The unprecedented outpouring of activism from students after the shooting at Marjorie Douglas Stoneman High School in Parkland, Fla., in February is the genesis for a bill introduced in the Legislature last week that would change the voting age in Michigan to 16. “We allow 16-year-olds to go off and get jobs and pay taxes, but we fail to allow them to exercise their voice come election time,” said Sen. David Knezek, D-Dearborn Heights. “Young people are setting aside their differences and identifying issues they think need to change. And they can do everything to get that change except vote.” The shooting at Parkland, which left 17 students and teachers dead, prompted multiple school walkouts and large demonstrations across the nation by students calling for more gun control.

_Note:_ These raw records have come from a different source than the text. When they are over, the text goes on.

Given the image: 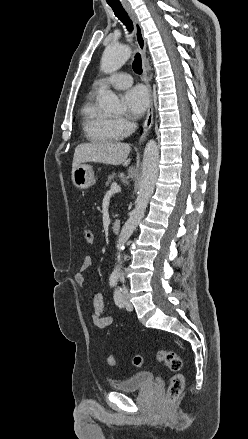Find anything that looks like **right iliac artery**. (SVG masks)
<instances>
[{
    "mask_svg": "<svg viewBox=\"0 0 248 439\" xmlns=\"http://www.w3.org/2000/svg\"><path fill=\"white\" fill-rule=\"evenodd\" d=\"M118 278L119 276L116 274H111L110 278H109V283L111 287H115L117 282H118Z\"/></svg>",
    "mask_w": 248,
    "mask_h": 439,
    "instance_id": "82829eb1",
    "label": "right iliac artery"
}]
</instances>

The bills, simultaneously introduced in both the House and Senate, also would require a change in the federal and state constitutions. To change the state constitution, it would require a supermajority in the House and the Senate, which is unlikely in the Republican-controlled Legislature, and a vote of the people. To change the U.S. Constitution, Congress would have to pass the change and send it back to the states for ratification. The last time the voting age was changed — from 21 to 18 — was 1971.
“People are trying to turn this into a partisan issue, but it’s a voting issue,” Knezek said. “It’s integral in ensuring our democracy can survive in the United States.”
The bill was one of dozens introduced by Democrats that are unlikely to get a hearing or vote in the GOP-controlled House and Senate, but will become talking points during the upcoming election season.